■ **Activity**: Output each entry that follows exactly. Images stay out.

■ **Input records**:
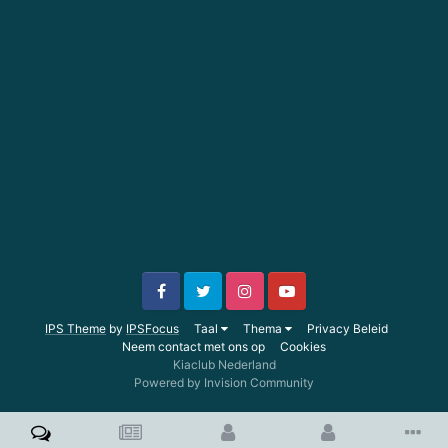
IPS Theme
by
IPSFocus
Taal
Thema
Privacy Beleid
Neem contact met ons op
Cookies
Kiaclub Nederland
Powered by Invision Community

■ **Written answer**:
IPS Theme
by
IPSFocus
Taal
Thema
Privacy Beleid
Neem contact met ons op
Cookies
Kiaclub Nederland
Powered by Invision Community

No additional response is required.